# Exercise goal:
Below are several entries. Transcribe exactly those lines that fall from the one with "Här är de bästa restaurangerna i" through the one with "De finns med i White Guide", end lines included.

# Input material:
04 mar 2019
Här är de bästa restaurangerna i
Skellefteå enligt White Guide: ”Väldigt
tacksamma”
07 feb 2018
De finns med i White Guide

--

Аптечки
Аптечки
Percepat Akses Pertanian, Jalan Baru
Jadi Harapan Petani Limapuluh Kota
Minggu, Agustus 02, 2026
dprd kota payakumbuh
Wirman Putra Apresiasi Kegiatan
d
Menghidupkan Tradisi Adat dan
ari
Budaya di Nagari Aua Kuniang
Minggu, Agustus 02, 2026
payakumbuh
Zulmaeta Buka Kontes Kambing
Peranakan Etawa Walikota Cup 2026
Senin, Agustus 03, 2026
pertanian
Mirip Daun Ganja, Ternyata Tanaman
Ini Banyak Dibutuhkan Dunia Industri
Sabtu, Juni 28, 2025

# Exercise answer:
Här är de bästa restaurangerna i
Skellefteå enligt White Guide: ”Väldigt
tacksamma”
07 feb 2018
De finns med i White Guide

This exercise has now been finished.